TORONTO – Automakers sold 6.4 per cent more vehicles in Canada last month than they did a year ago, which should help boost the economy in the final month of the third quarter.
September auto sales climbed to 143,143 vehicles from 134,544 in month a year ago, according to figures from DesRosiers Auto Consultants.
Car sales rose 15 per cent, while truck sales were flat.
Auto sales have been a bright spot for the economy, especially as the other sector focused on big-ticket items — housing — has begun to slow. Vehicle sales in Canada are up 6.6 per cent for the year, as consumers continue to take advantage of ultra-low borrowing rates and consumer confidence gets a boost.
In September, Canadians were their most optimistic since July 2011, according to the Conference Board of Canada, making consumers more confident about making big purchases like vehicles.
Once again, foreign automakers saw a much bigger increase in sales, up 15 per cent overall, while the domestic automakers —Ford, GM and Chrysler — saw sales rise a modest 0.3 per cent.
The Japanese carmakers, hit hard last year in the aftermath of the earthquake and tsunami that crippled production, saw some of the biggest gains and continued to report improved results.
But Ford Motor Co. of Canada managed to cling to the title of top-selling automaker in Canada, despite reporting an eight per cent dip in September sales to 23,600 vehicles from 25,656 a year ago.
Total sales of Ford cars slipped 11 per cent for the month compared with a year ago to 4,994 from 5,667, while truck sales fell 6.9 per cent to 18,606 from 19.989.
Its Detroit Big Three rivals, Chrysler and GM both reported increases in sales, claiming the number two and three spots.
Chrysler Canada reported its best September sales since 2000 as improved car sales more than offset lower truck sales, in a reversal of the trend reported at Ford.
Its total sales for the month rose to 1.6 per cent from a year ago to 19,555 vehicles. Chrysler said car sales were up 35.6 per cent compared with a year ago, while truck sales were down 3.9 per cent.
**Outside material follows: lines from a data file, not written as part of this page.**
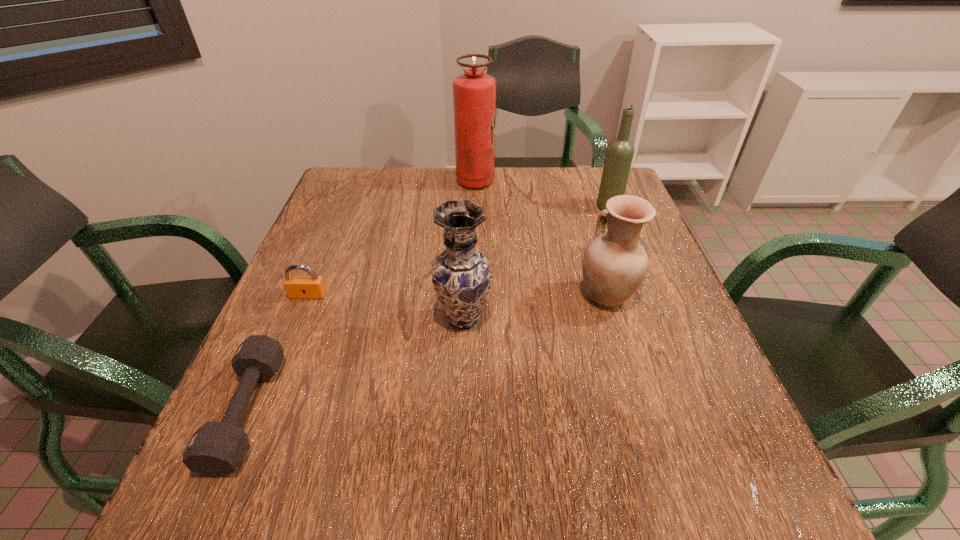 Locate an element on the screen. The image size is (960, 540). vacant position located on the left of the vase is located at coordinates (283, 319).

Identify the location of free space located 0.200m on the left of the pottery. The height and width of the screenshot is (540, 960). (490, 295).

What are the coordinates of `free space located 0.300m to unlock the padlock from the front` in the screenshot? It's located at (256, 420).

Find the location of a particular element. This screenshot has width=960, height=540. free spot located on the back of the shortest object is located at coordinates (291, 312).

Find the location of a particular element. fire extinguisher situated at the far edge is located at coordinates (474, 93).

Image resolution: width=960 pixels, height=540 pixels. I want to click on wine bottle that is at the far edge, so click(619, 154).

This screenshot has height=540, width=960. What are the coordinates of `object that is at the near edge` in the screenshot? It's located at (216, 449).

Locate an element on the screen. This screenshot has width=960, height=540. padlock located in the left edge section of the desktop is located at coordinates (297, 287).

Image resolution: width=960 pixels, height=540 pixels. In order to click on dumbbell positioned at the left edge in this screenshot , I will do `click(216, 449)`.

Where is `wine bottle situated at the right edge`? wine bottle situated at the right edge is located at coordinates (619, 154). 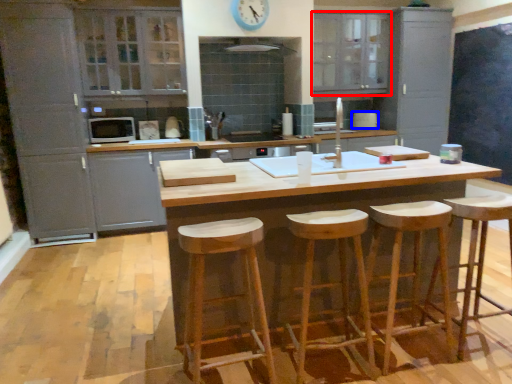 Question: Which point is closer to the camera, cabinetry (highlighted by a red box) or appliance (highlighted by a blue box)?

Choices:
 (A) cabinetry
 (B) appliance

Answer: (A) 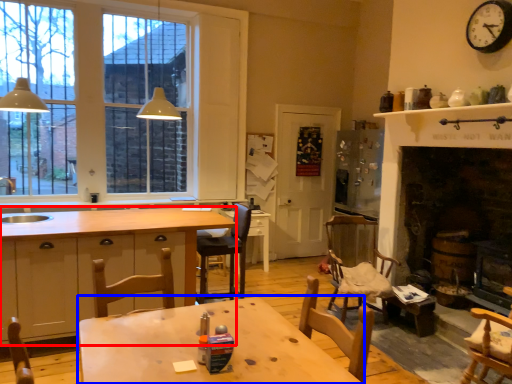 Question: Which object is further to the camera taking this photo, cabinetry (highlighted by a red box) or table (highlighted by a blue box)?

Choices:
 (A) cabinetry
 (B) table

Answer: (A)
“Fuel efficient vehicles like the Dodge Dart and Fiat 500 helped grow our passenger car sales by 36 per cent in September,” said Dave Buckingham, chief operating officer of Chrysler Canada.
“In addition, record sales of the Chrysler 200 have propelled Chrysler to be the number one seller of mid-size cars in Canada.”
General Motors of Canada Ltd. reported sales of its Chevrolet, Buick, GMC, and Cadillac brands were up 12 per cent in September.
The increase came as Chevrolet sales were up 13 per cent on a 23 per cent increase in car sales and a six per cent increase in truck sales. Buick gained 31 per cent compared with a year ago, while GMC sales added 10 per cent.
The results follow the most recent round of contract talks between the U.S. automakers and the Canadian Auto Workers union that were completed without any strikes or lockouts.
The agreements saw the union accept no wage increases and lump sum payments instead of cost-of-living increases.
The new contract also set a lower starting wage for new employees and extended the time it will take them to reach the top of the scale.
Meanwhile, many Japanese automakers reported sales jumps of more than 10 per cent.
Honda Canada said combined September sales of its Honda and Acura brands totalled 12,911 vehicles, an increase of 16 per cent compared with last year.
Breaking down the sales, Honda sold 11,457 vehicles for the month, up 21 per cent from a year ago, helped by sharply higher sales of its Ridgeline pickup truck, while Acura sales totalled 1,454 vehicles.
Toyota said sales were up 21 per cent from a year ago as it reported its best September ever for sales of trucks and hybrids. Sales of Toyota’s Lexus luxury brand were up 24.1 per cent from a year ago.
Suzuki sales were up 30 per cent to 558 vehicles from 429.
And Kia Canada, a subsidiary of the South Korean automaker, said it sold 7,030 new vehicles last month, up 10.1 per cent from a year ago, driven by its Forte family of cars.
Kia said the increase for the month was the latest in 45 months of continued sales growth.
European automakers also fared well last month, with quickly-growing Volkswagen sales up 18.1 per cent to 5,468 vehicles from 4,630.
BMW Group Canada reported sales of 3,944 vehicles under the BMW and Mini brands for September, up 19.9 per cent compared with September 2011.
BMW sales amounted to 3,331 vehicles for the month, up 18 per cent, while Mini sales totalled 613 units, up 31.8 per cent.
South of the border, Toyota saw the biggest sales increase.
Toyota sales rose 42 per cent from a year earlier, while Volkswagen jumped 34 per cent from September 2011.
Detroit didn’t fare as well. Chrysler reported a 12 per cent increase, but General Motors and Ford sales were either up slightly or flat.